Extracorporeal cardiac mechanical stimulation: precordial thump and precordial percussion.
Pellis T., Kohl P.
INTRODUCTION: External cardiac mechanical stimulation is one of the fastest resuscitative manoeuvres possible in the emergency setting. Precordial thump (PT), initially reported for treatment of atrio-ventricular block, has been subsequently described to cardiovert also ventricular tachycardia (VT) and fibrillation (VF). PT efficacy, mechanics and mechanisms remain poorly characterized. SOURCES OF DATA: Appropriate MESH and free terms were searched on PubMed, Embase and the Cochrane Library. Cross-referencing from articles and reviews, and forward search using SCOPUS and Google scholar have also been performed. Pre-set inclusion and exclusion criteria were applied to retrieved references on PT, which were then reviewed, summarized and interpreted. AREAS OF AGREEMENT: PT is not effective in treating VF, and of limited use for VT, although it has a very good safety profile (97% no changed/improved rhythm). If delivered, PT should be applied as early as possible after cardiac arrest, and cardio-pulmonary resuscitation (CPR) should begin with no delay if not effective.
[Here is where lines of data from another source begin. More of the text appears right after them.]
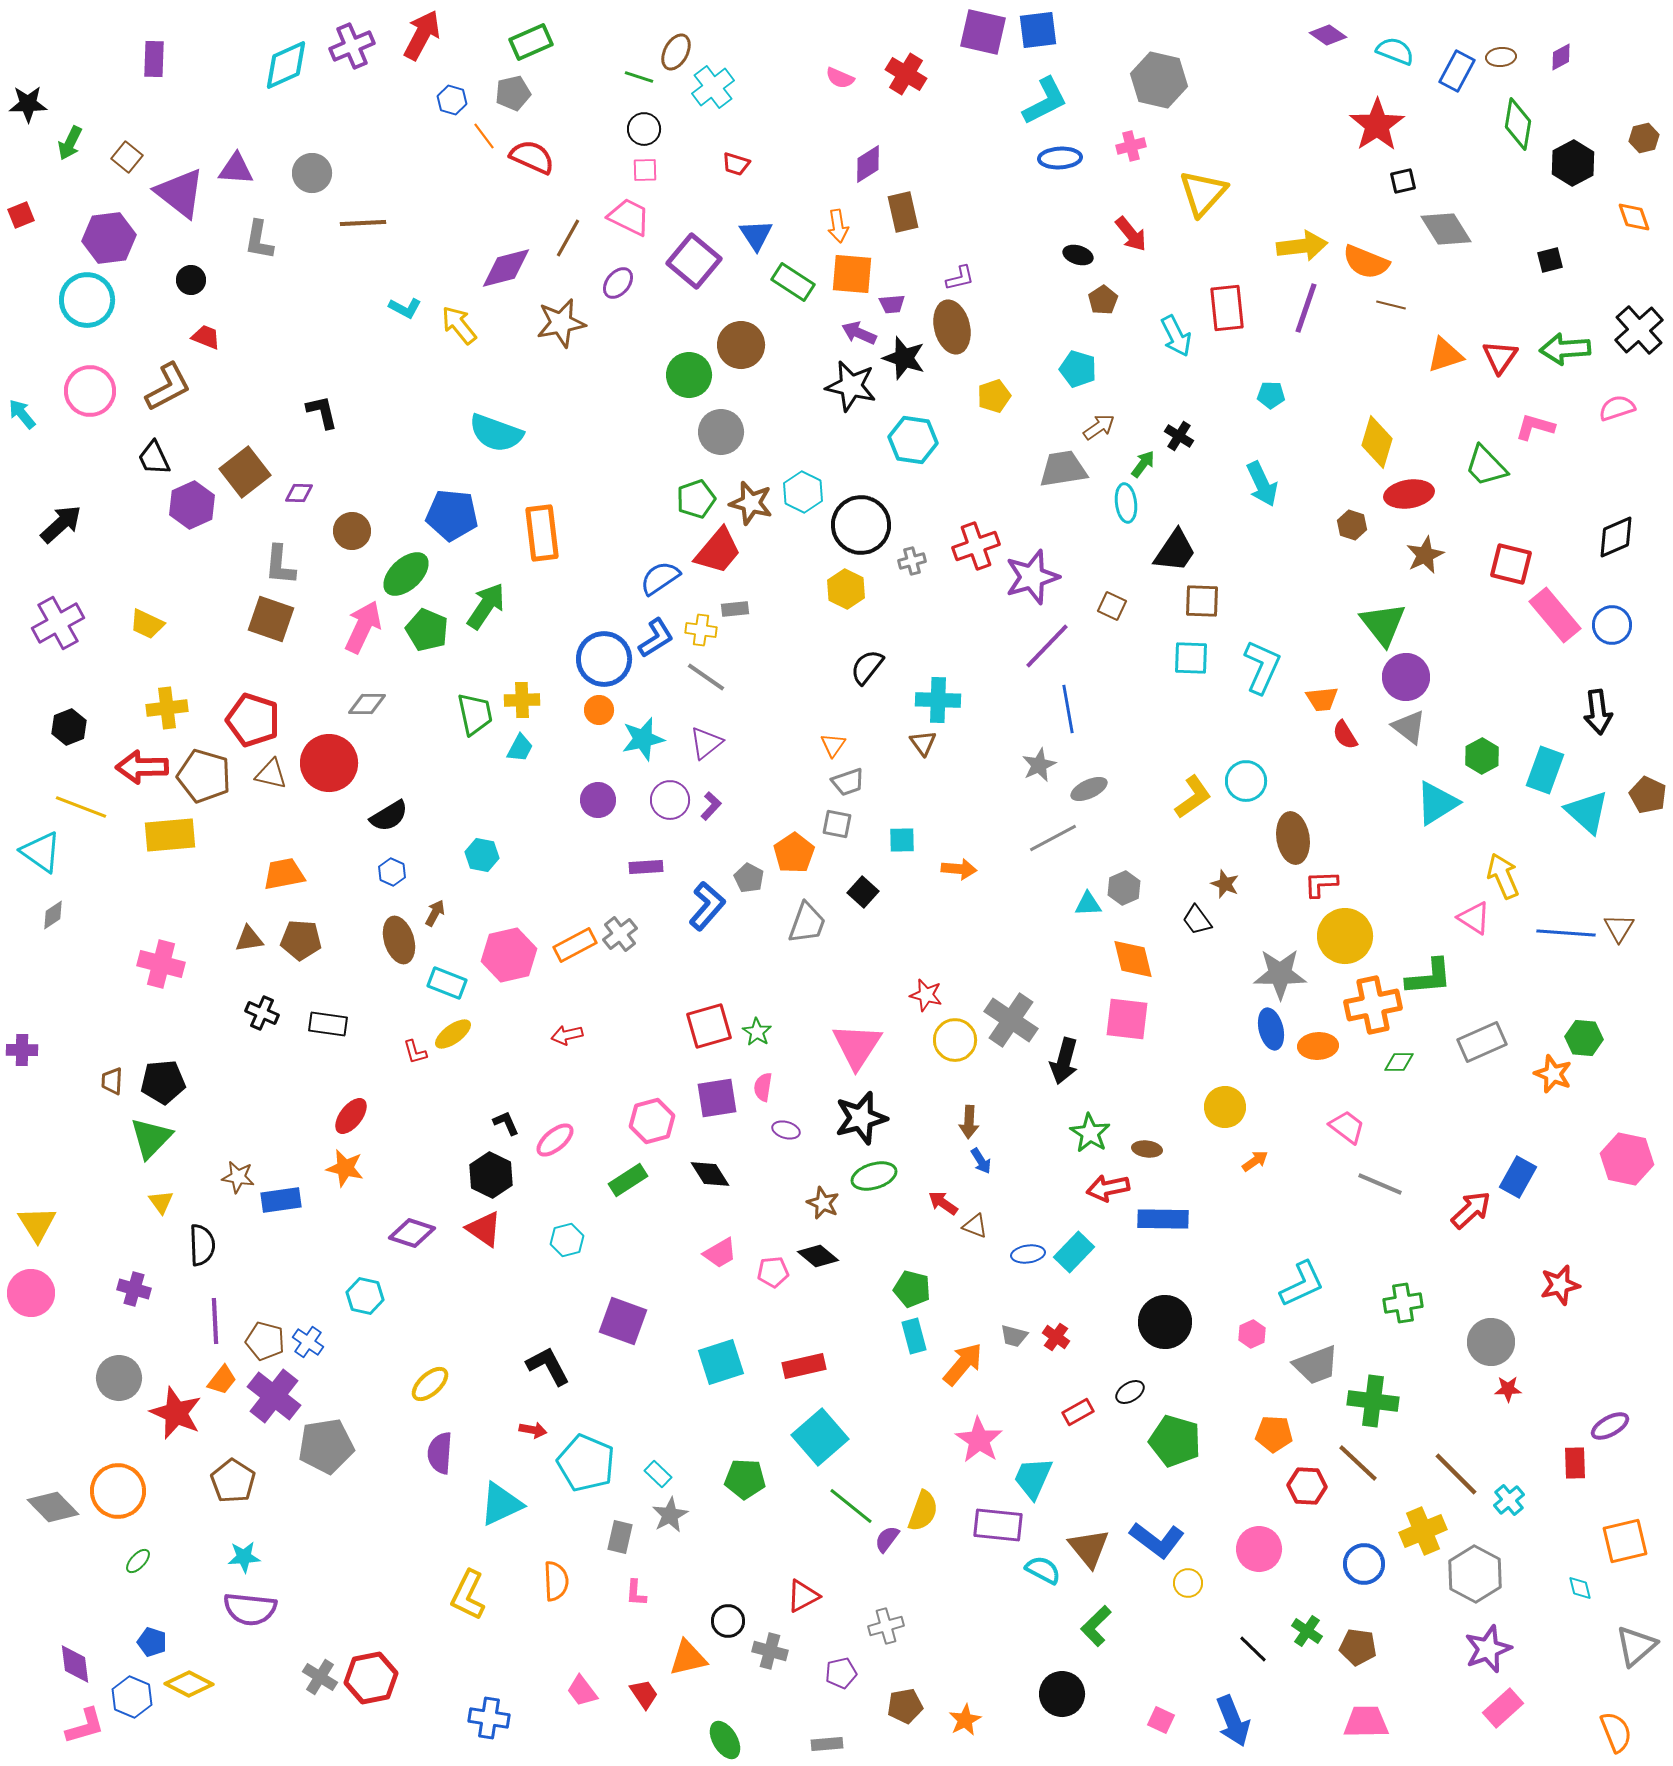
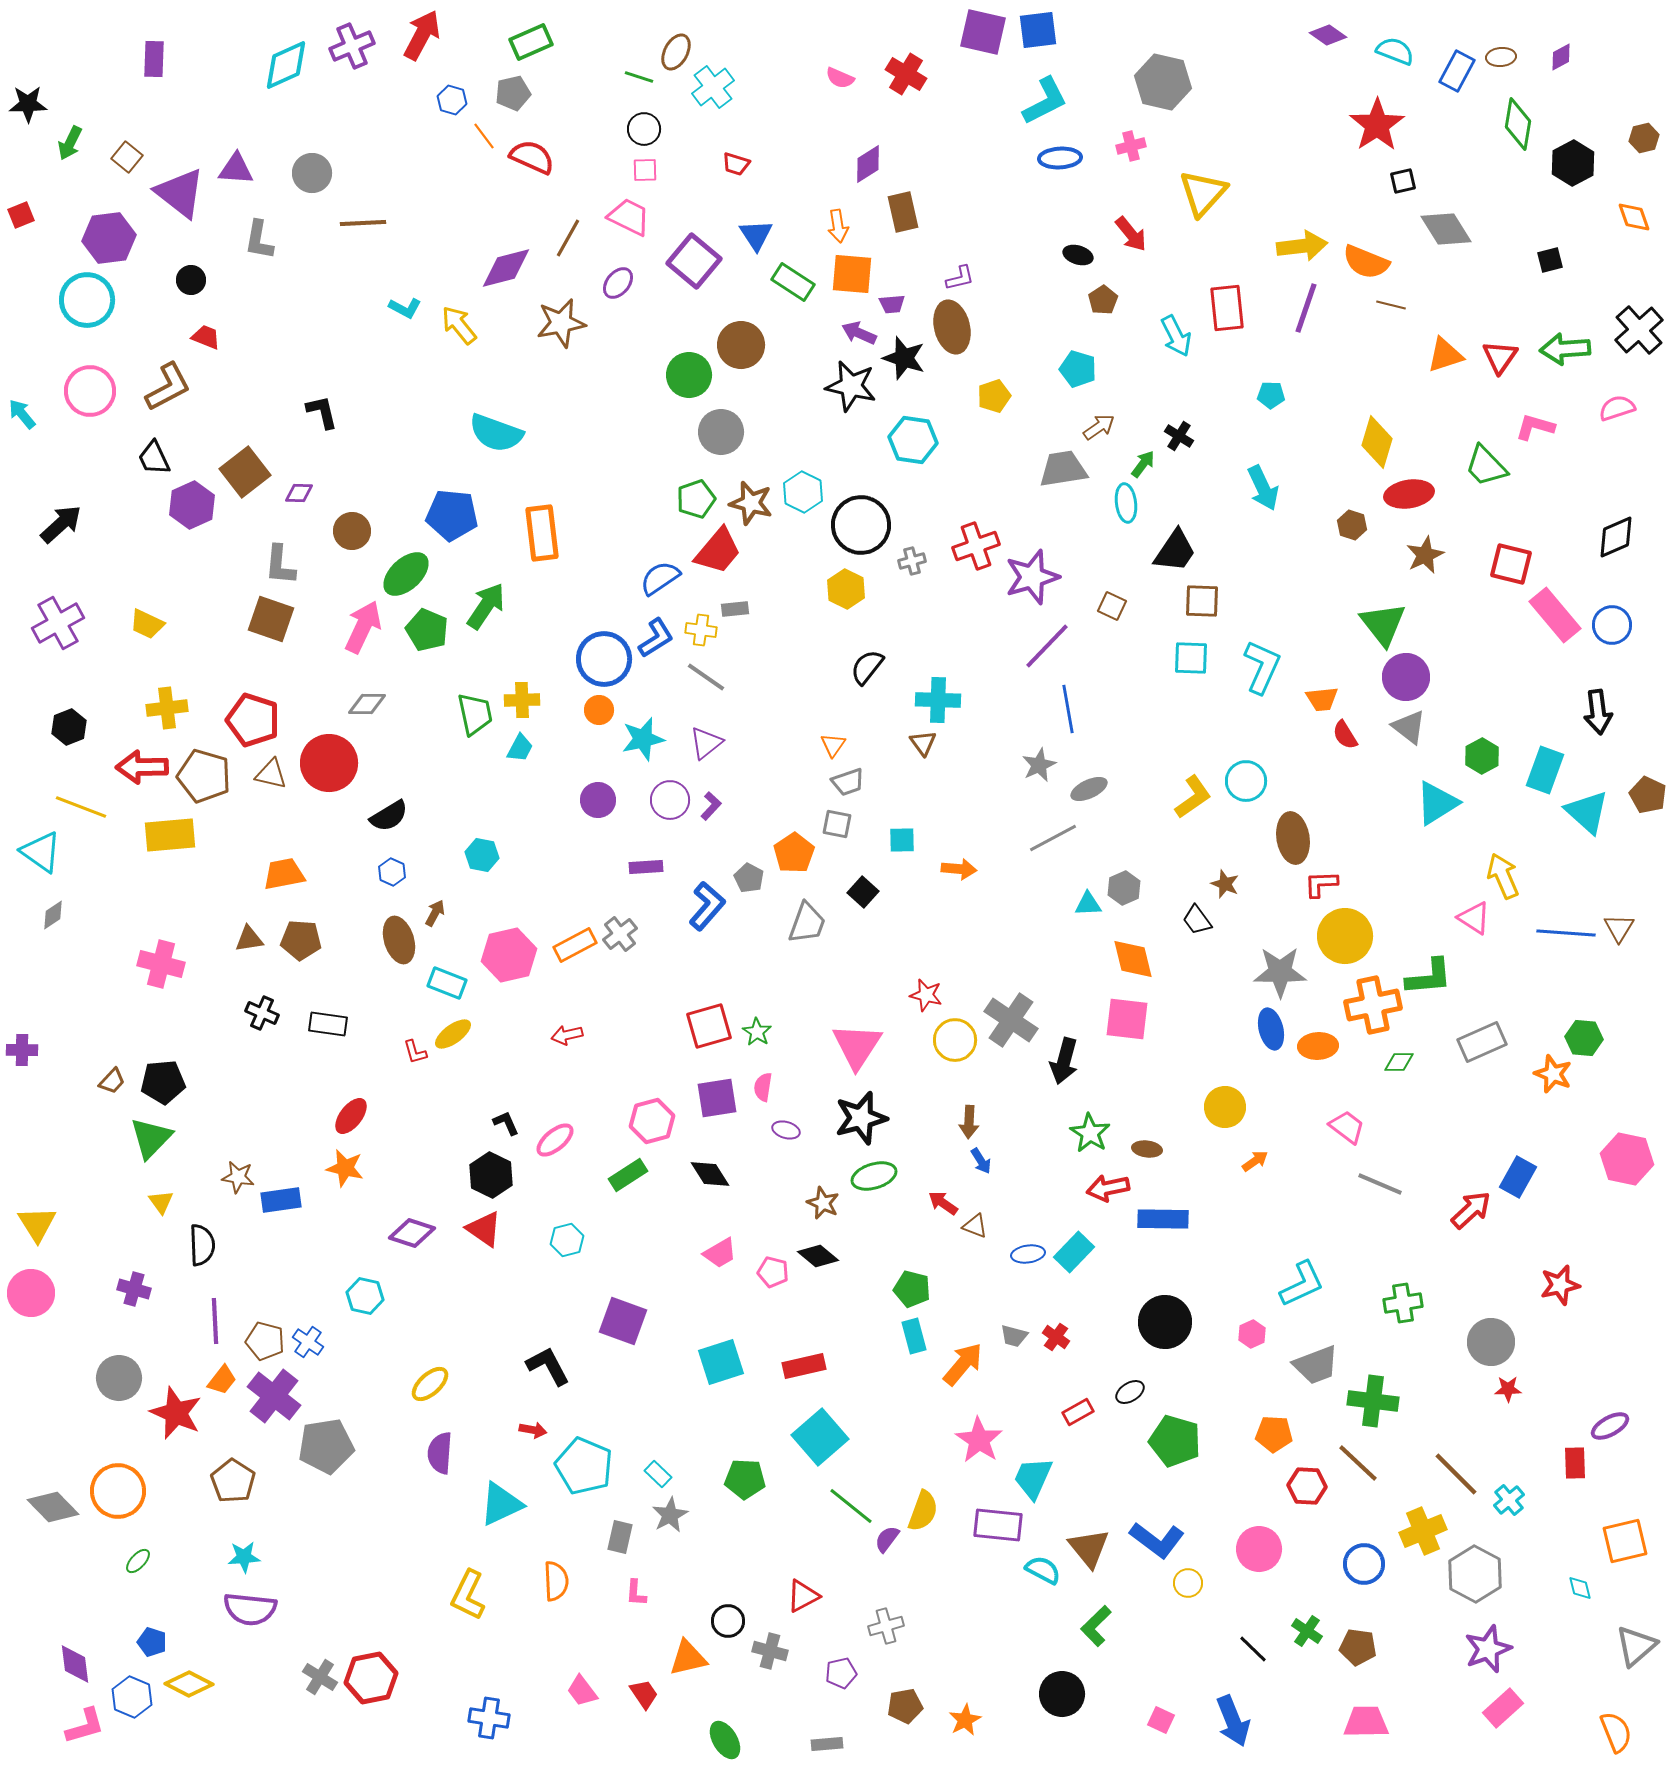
gray hexagon at (1159, 80): moved 4 px right, 2 px down
cyan arrow at (1262, 484): moved 1 px right, 4 px down
gray star at (1280, 974): moved 2 px up
brown trapezoid at (112, 1081): rotated 140 degrees counterclockwise
green rectangle at (628, 1180): moved 5 px up
pink pentagon at (773, 1272): rotated 20 degrees clockwise
cyan pentagon at (586, 1463): moved 2 px left, 3 px down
AREAS OF CONTROVERSY: A relatively large fraction of reported positive outcomes (both for PT and the less forceful but serially applied precordial percussion) in witnessed asystole should be considered when critically reviewing present CPR recommendations. In addition, mechanisms, energy requirements and timing are analysed and discussed. GROWING POINTS AND AREAS TIMELY FOR DEVELOPING RESEARCH: The 2005 ALS guidelines recommend PT delivery only by healthcare professionals trained in the technique. The use of training aids should therefore be explored, regardless of whether they are based on stand-alone devices or integrated within resuscitation mannequins.